- [TASK DESCRIPTION]:
The records that follow must be repeated exactly, except for their pictures.

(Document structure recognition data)
□ □ □ □ □ □ □

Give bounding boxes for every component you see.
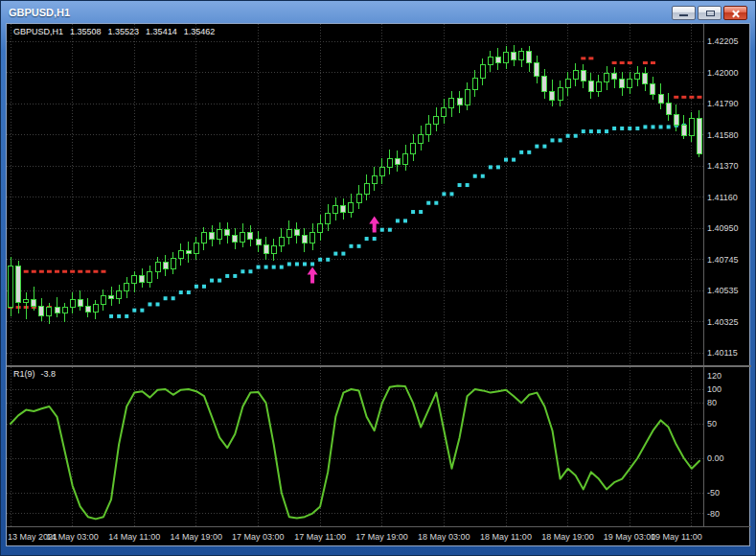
down-trend-dash xyxy=(689,96,694,99)
price-axis-label: 1.42205 xyxy=(707,36,739,46)
up-trend-dot xyxy=(481,174,485,178)
candle-body xyxy=(39,306,44,316)
time-axis-label: 18 May 19:00 xyxy=(541,532,594,542)
price-axis-label: 1.41160 xyxy=(707,193,738,202)
candle-body xyxy=(697,118,701,153)
up-trend-dot xyxy=(248,269,252,273)
up-trend-dot xyxy=(667,125,671,128)
up-trend-dot xyxy=(458,183,462,187)
candle-body xyxy=(16,266,21,303)
up-trend-dot xyxy=(125,314,128,318)
window-controls xyxy=(672,6,747,20)
buy-arrow-icon xyxy=(369,217,379,233)
candle-body xyxy=(542,77,547,92)
indicator-axis-label: 0.00 xyxy=(707,453,724,463)
candle-body xyxy=(379,167,384,175)
candle-body xyxy=(101,295,105,304)
up-trend-dot xyxy=(426,201,430,205)
candle-body xyxy=(194,243,198,254)
candle-body xyxy=(558,88,562,100)
price-axis-label: 1.40115 xyxy=(707,348,738,358)
close-button[interactable] xyxy=(723,6,747,20)
price-axis-label: 1.40745 xyxy=(707,255,739,265)
chart-window: GBPUSD,H1 GBPUSD,H1 1.35508 1.35523 1.35… xyxy=(0,0,756,556)
up-trend-dot xyxy=(280,266,284,269)
candle-body xyxy=(256,239,261,244)
indicator-axis-label: -80 xyxy=(707,509,720,519)
close-icon xyxy=(724,7,746,19)
candle-body xyxy=(286,230,291,238)
indicator-pane[interactable]: R1(9) -3.8 xyxy=(7,367,703,526)
up-trend-dot xyxy=(434,201,438,205)
up-trend-dot xyxy=(411,210,415,214)
oscillator-line xyxy=(11,385,699,519)
candle-body xyxy=(681,126,686,136)
down-trend-dash xyxy=(101,270,105,273)
up-trend-dot xyxy=(473,174,477,178)
candle-body xyxy=(658,94,663,103)
up-trend-dot xyxy=(643,125,647,128)
indicator-axis-label: 80 xyxy=(707,398,717,407)
candle-body xyxy=(565,80,570,88)
candle-body xyxy=(628,80,632,88)
quote-open: 1.35508 xyxy=(70,27,102,36)
price-axis-label: 1.40325 xyxy=(707,317,739,327)
time-axis[interactable]: 13 May 202114 May 03:0014 May 11:0014 Ma… xyxy=(7,526,751,547)
time-axis-label: 18 May 11:00 xyxy=(480,532,532,542)
candle-body xyxy=(356,194,361,202)
down-trend-dash xyxy=(39,270,44,273)
candle-body xyxy=(218,230,222,239)
candle-body xyxy=(612,73,617,79)
price-axis-label: 1.41370 xyxy=(707,161,739,171)
price-axis[interactable]: 1.422051.420001.417901.415801.413701.411… xyxy=(703,24,751,365)
candle-body xyxy=(472,78,477,89)
titlebar[interactable]: GBPUSD,H1 xyxy=(6,2,750,23)
up-trend-dot xyxy=(396,219,400,222)
indicator-axis[interactable]: 12010080500.00-50-80 xyxy=(703,367,751,526)
candle-body xyxy=(210,233,215,239)
down-trend-dash xyxy=(697,96,701,99)
time-axis-label: 18 May 03:00 xyxy=(418,532,470,542)
candle-body xyxy=(225,230,230,236)
candle-body xyxy=(643,73,648,83)
restore-button[interactable] xyxy=(698,6,722,20)
down-trend-dash xyxy=(55,270,59,273)
candle-body xyxy=(372,176,377,184)
up-trend-dot xyxy=(442,192,446,196)
price-axis-label: 1.41580 xyxy=(707,130,739,140)
up-trend-dot xyxy=(341,252,345,256)
down-trend-dash xyxy=(612,61,617,64)
down-trend-dash xyxy=(588,57,593,59)
up-trend-dot xyxy=(210,279,214,283)
time-axis-label: 14 May 03:00 xyxy=(46,532,99,542)
minimize-button[interactable] xyxy=(672,6,696,20)
up-trend-dot xyxy=(318,258,322,262)
time-axis-label: 14 May 11:00 xyxy=(108,532,160,542)
up-trend-dot xyxy=(512,158,515,162)
up-trend-dot xyxy=(295,262,299,266)
candle-body xyxy=(465,90,470,105)
indicator-name: R1(9) xyxy=(13,369,35,379)
time-axis-label: 14 May 19:00 xyxy=(170,532,222,542)
up-trend-dot xyxy=(651,125,654,128)
up-trend-dot xyxy=(388,228,392,232)
down-trend-dash xyxy=(78,270,82,273)
up-trend-dot xyxy=(574,134,578,138)
time-axis-label: 19 May 11:00 xyxy=(651,532,702,542)
candle-body xyxy=(527,51,532,62)
candle-body xyxy=(117,290,122,298)
down-trend-dash xyxy=(681,96,686,99)
minimize-icon xyxy=(679,14,688,16)
main-price-pane[interactable]: GBPUSD,H1 1.35508 1.35523 1.35414 1.3546… xyxy=(7,24,703,365)
candle-body xyxy=(364,184,369,195)
indicator-label: R1(9) -3.8 xyxy=(13,369,56,379)
up-trend-dot xyxy=(605,129,608,133)
up-trend-dot xyxy=(628,127,631,130)
candle-body xyxy=(495,57,500,62)
price-axis-label: 1.40950 xyxy=(707,223,739,233)
quote-close: 1.35462 xyxy=(184,27,216,36)
down-trend-dash xyxy=(93,270,98,273)
candle-body xyxy=(248,233,253,239)
candle-body xyxy=(55,308,59,313)
price-axis-label: 1.42000 xyxy=(707,68,739,78)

□ □ □ □ □ □ □

- [TASK SOLUTION]:
Give bounding boxes for every component you see.
down-trend-dash xyxy=(689,96,694,99)
price-axis-label: 1.42205 xyxy=(707,36,739,46)
up-trend-dot xyxy=(481,174,485,178)
candle-body xyxy=(39,306,44,316)
time-axis-label: 18 May 19:00 xyxy=(541,532,594,542)
price-axis-label: 1.41160 xyxy=(707,193,738,202)
candle-body xyxy=(697,118,701,153)
up-trend-dot xyxy=(248,269,252,273)
up-trend-dot xyxy=(667,125,671,128)
up-trend-dot xyxy=(458,183,462,187)
candle-body xyxy=(16,266,21,303)
up-trend-dot xyxy=(125,314,128,318)
window-controls xyxy=(672,6,747,20)
buy-arrow-icon xyxy=(369,217,379,233)
candle-body xyxy=(542,77,547,92)
indicator-axis-label: 0.00 xyxy=(707,453,724,463)
candle-body xyxy=(379,167,384,175)
candle-body xyxy=(101,295,105,304)
up-trend-dot xyxy=(426,201,430,205)
candle-body xyxy=(194,243,198,254)
candle-body xyxy=(558,88,562,100)
price-axis-label: 1.40115 xyxy=(707,348,738,358)
close-button[interactable] xyxy=(723,6,747,20)
price-axis-label: 1.40745 xyxy=(707,255,739,265)
chart-window: GBPUSD,H1 GBPUSD,H1 1.35508 1.35523 1.35… xyxy=(0,0,756,556)
up-trend-dot xyxy=(280,266,284,269)
candle-body xyxy=(256,239,261,244)
indicator-axis-label: -80 xyxy=(707,509,720,519)
close-icon xyxy=(724,7,746,19)
candle-body xyxy=(286,230,291,238)
indicator-pane[interactable]: R1(9) -3.8 xyxy=(7,367,703,526)
up-trend-dot xyxy=(434,201,438,205)
up-trend-dot xyxy=(411,210,415,214)
oscillator-line xyxy=(11,385,699,519)
candle-body xyxy=(681,126,686,136)
down-trend-dash xyxy=(101,270,105,273)
up-trend-dot xyxy=(473,174,477,178)
candle-body xyxy=(658,94,663,103)
up-trend-dot xyxy=(643,125,647,128)
indicator-axis-label: 80 xyxy=(707,398,717,407)
candle-body xyxy=(565,80,570,88)
candle-body xyxy=(628,80,632,88)
quote-open: 1.35508 xyxy=(70,27,102,36)
price-axis-label: 1.40325 xyxy=(707,317,739,327)
time-axis[interactable]: 13 May 202114 May 03:0014 May 11:0014 Ma… xyxy=(7,526,751,547)
time-axis-label: 18 May 11:00 xyxy=(480,532,532,542)
candle-body xyxy=(356,194,361,202)
down-trend-dash xyxy=(39,270,44,273)
candle-body xyxy=(218,230,222,239)
candle-body xyxy=(612,73,617,79)
price-axis-label: 1.41370 xyxy=(707,161,739,171)
price-axis[interactable]: 1.422051.420001.417901.415801.413701.411… xyxy=(703,24,751,365)
candle-body xyxy=(472,78,477,89)
titlebar[interactable]: GBPUSD,H1 xyxy=(6,2,750,23)
up-trend-dot xyxy=(396,219,400,222)
indicator-axis[interactable]: 12010080500.00-50-80 xyxy=(703,367,751,526)
candle-body xyxy=(210,233,215,239)
down-trend-dash xyxy=(697,96,701,99)
time-axis-label: 18 May 03:00 xyxy=(418,532,470,542)
candle-body xyxy=(225,230,230,236)
candle-body xyxy=(643,73,648,83)
restore-button[interactable] xyxy=(698,6,722,20)
down-trend-dash xyxy=(55,270,59,273)
candle-body xyxy=(372,176,377,184)
up-trend-dot xyxy=(442,192,446,196)
price-axis-label: 1.41580 xyxy=(707,130,739,140)
up-trend-dot xyxy=(341,252,345,256)
down-trend-dash xyxy=(612,61,617,64)
down-trend-dash xyxy=(588,57,593,59)
up-trend-dot xyxy=(210,279,214,283)
time-axis-label: 14 May 03:00 xyxy=(46,532,99,542)
minimize-button[interactable] xyxy=(672,6,696,20)
up-trend-dot xyxy=(318,258,322,262)
time-axis-label: 14 May 11:00 xyxy=(108,532,160,542)
up-trend-dot xyxy=(512,158,515,162)
up-trend-dot xyxy=(295,262,299,266)
candle-body xyxy=(465,90,470,105)
indicator-name: R1(9) xyxy=(13,369,35,379)
time-axis-label: 14 May 19:00 xyxy=(170,532,222,542)
up-trend-dot xyxy=(651,125,654,128)
up-trend-dot xyxy=(388,228,392,232)
down-trend-dash xyxy=(78,270,82,273)
up-trend-dot xyxy=(574,134,578,138)
time-axis-label: 19 May 11:00 xyxy=(651,532,702,542)
candle-body xyxy=(527,51,532,62)
candle-body xyxy=(117,290,122,298)
down-trend-dash xyxy=(681,96,686,99)
minimize-icon xyxy=(679,14,688,16)
main-price-pane[interactable]: GBPUSD,H1 1.35508 1.35523 1.35414 1.3546… xyxy=(7,24,703,365)
candle-body xyxy=(364,184,369,195)
indicator-label: R1(9) -3.8 xyxy=(13,369,56,379)
up-trend-dot xyxy=(605,129,608,133)
up-trend-dot xyxy=(628,127,631,130)
candle-body xyxy=(495,57,500,62)
price-axis-label: 1.40950 xyxy=(707,223,739,233)
quote-close: 1.35462 xyxy=(184,27,216,36)
down-trend-dash xyxy=(93,270,98,273)
candle-body xyxy=(248,233,253,239)
candle-body xyxy=(55,308,59,313)
price-axis-label: 1.42000 xyxy=(707,68,739,78)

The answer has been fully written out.